§ Assignment:
Report each line of the entries that includes "кори" by copying it.

────────────────────

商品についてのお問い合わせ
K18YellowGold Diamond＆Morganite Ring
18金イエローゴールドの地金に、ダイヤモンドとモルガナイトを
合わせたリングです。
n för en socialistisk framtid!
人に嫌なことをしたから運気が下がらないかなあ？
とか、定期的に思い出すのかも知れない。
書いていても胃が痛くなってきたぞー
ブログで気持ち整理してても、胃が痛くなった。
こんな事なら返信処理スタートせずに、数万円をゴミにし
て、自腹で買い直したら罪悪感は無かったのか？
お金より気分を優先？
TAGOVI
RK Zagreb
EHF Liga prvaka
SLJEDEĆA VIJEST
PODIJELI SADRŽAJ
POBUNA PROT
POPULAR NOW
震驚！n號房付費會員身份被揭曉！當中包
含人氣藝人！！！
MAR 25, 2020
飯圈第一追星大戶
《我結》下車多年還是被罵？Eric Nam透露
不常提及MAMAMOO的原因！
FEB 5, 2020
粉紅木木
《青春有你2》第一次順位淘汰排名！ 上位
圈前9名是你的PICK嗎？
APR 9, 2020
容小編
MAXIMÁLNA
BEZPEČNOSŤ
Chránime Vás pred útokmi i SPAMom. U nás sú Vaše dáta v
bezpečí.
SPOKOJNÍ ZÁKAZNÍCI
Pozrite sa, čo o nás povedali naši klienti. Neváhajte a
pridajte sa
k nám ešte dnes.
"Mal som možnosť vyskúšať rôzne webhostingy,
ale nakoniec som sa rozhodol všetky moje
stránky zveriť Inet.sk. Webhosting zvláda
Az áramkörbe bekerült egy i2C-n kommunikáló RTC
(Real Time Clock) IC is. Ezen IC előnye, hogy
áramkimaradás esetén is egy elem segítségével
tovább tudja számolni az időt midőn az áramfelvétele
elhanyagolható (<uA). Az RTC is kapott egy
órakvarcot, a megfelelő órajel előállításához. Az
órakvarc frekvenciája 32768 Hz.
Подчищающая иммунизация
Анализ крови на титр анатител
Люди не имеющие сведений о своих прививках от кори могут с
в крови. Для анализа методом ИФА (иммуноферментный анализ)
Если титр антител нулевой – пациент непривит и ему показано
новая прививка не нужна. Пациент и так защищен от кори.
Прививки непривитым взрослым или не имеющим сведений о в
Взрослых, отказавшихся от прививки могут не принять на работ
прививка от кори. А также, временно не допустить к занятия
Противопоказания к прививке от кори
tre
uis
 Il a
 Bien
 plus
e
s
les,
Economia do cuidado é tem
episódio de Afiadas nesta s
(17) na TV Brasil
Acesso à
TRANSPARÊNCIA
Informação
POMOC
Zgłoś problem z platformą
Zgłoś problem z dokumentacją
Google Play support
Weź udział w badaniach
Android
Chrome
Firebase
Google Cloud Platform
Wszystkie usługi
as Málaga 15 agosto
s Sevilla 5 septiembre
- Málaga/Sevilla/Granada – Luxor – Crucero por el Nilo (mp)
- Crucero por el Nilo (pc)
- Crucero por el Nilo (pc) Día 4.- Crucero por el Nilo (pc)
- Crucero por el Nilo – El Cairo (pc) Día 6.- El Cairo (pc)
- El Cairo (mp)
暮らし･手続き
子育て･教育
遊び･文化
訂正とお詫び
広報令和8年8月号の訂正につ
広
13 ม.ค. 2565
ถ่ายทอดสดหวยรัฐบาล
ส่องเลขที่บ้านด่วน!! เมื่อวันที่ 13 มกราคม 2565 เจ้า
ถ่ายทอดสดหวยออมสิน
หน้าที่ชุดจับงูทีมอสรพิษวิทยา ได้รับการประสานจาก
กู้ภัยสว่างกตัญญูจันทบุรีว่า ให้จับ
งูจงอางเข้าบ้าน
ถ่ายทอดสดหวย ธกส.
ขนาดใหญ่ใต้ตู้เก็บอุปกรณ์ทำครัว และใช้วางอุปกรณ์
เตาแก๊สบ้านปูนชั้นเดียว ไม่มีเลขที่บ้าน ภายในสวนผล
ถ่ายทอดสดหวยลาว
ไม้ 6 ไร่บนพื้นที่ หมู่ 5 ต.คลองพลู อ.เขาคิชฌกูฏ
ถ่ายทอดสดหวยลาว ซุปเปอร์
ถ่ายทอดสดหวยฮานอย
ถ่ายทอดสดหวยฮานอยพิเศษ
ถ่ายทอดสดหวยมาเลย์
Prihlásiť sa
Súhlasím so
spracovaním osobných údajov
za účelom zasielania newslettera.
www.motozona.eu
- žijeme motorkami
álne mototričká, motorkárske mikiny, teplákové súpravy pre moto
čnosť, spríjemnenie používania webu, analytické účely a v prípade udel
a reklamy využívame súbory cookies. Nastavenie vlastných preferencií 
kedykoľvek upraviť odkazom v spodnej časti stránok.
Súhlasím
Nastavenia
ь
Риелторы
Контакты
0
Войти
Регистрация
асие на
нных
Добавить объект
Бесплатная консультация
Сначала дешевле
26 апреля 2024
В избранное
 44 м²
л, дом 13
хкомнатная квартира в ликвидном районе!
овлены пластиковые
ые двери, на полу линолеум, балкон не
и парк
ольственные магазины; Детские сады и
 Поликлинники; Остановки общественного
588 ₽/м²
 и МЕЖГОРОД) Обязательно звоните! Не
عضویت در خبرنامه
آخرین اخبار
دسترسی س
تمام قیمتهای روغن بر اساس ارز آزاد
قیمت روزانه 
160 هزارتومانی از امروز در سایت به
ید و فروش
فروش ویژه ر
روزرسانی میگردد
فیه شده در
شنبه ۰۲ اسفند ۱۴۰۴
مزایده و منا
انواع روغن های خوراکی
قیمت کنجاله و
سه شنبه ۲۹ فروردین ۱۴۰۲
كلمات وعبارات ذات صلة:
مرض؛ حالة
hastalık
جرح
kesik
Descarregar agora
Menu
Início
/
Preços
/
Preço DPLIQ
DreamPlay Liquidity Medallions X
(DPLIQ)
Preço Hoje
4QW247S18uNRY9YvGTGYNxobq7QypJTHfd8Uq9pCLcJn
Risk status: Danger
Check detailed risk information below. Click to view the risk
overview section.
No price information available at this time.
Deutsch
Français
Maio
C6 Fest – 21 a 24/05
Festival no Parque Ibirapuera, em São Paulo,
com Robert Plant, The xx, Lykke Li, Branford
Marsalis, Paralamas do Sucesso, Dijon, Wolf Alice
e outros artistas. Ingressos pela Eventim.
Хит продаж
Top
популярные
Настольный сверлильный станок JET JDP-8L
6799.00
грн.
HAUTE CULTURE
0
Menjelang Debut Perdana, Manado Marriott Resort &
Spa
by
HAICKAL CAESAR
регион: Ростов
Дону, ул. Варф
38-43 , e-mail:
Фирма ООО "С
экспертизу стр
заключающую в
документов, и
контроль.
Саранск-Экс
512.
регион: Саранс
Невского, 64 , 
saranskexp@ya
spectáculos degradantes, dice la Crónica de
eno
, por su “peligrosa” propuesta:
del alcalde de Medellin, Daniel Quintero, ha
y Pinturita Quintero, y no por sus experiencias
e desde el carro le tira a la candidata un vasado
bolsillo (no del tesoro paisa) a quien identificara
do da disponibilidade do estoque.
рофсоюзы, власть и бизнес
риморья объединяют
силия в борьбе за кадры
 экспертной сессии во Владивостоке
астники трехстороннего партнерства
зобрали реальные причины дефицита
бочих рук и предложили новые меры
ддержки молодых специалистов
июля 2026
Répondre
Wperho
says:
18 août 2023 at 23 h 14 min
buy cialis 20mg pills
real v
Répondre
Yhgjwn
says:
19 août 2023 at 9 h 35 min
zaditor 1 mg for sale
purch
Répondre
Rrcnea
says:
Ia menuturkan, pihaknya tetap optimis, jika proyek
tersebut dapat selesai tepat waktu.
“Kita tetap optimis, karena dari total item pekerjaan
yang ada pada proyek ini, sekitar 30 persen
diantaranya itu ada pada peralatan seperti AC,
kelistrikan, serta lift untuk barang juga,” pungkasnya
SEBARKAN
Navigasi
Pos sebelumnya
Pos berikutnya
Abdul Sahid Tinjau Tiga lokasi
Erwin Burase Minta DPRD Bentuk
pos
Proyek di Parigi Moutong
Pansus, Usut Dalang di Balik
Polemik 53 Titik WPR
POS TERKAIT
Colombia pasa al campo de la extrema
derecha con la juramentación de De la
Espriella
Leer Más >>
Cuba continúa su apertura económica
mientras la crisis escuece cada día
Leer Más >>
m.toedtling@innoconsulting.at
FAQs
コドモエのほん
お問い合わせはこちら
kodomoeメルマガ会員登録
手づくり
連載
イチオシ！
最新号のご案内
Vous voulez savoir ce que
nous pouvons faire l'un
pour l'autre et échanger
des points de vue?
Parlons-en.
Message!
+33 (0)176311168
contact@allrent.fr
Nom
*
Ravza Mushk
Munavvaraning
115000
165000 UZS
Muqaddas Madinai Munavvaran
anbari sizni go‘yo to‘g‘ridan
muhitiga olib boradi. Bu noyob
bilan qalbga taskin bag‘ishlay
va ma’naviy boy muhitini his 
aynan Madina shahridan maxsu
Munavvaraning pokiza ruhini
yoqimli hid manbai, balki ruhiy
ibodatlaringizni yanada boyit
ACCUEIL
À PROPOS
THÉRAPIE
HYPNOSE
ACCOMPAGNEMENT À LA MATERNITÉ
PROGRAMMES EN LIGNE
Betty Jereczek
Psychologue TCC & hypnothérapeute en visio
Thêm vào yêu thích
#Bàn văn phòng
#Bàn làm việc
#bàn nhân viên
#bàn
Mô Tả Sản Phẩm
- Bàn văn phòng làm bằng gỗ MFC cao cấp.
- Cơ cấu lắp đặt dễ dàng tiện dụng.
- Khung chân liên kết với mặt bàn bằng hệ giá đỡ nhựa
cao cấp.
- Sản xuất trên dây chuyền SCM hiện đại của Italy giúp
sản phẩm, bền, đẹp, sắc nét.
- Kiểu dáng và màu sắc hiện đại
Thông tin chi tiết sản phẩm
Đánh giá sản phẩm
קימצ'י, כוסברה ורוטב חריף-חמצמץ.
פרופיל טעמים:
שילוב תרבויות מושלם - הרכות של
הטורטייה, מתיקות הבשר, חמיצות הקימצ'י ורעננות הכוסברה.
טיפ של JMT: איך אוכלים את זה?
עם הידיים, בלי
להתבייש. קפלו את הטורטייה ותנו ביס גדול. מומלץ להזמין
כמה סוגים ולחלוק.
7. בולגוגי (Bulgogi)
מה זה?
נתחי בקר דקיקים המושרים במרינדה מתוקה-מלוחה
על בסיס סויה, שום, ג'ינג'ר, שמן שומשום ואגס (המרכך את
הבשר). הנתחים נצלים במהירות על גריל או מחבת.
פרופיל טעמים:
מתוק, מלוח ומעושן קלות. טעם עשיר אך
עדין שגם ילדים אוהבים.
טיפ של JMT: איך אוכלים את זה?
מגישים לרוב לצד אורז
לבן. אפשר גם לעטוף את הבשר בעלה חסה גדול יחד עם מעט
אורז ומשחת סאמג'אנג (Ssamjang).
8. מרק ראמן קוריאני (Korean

────────────────────

§ Completed task:
Люди не имеющие сведений о своих прививках от кори могут с
новая прививка не нужна. Пациент и так защищен от кори.
прививка от кори. А также, временно не допустить к занятия
Противопоказания к прививке от кори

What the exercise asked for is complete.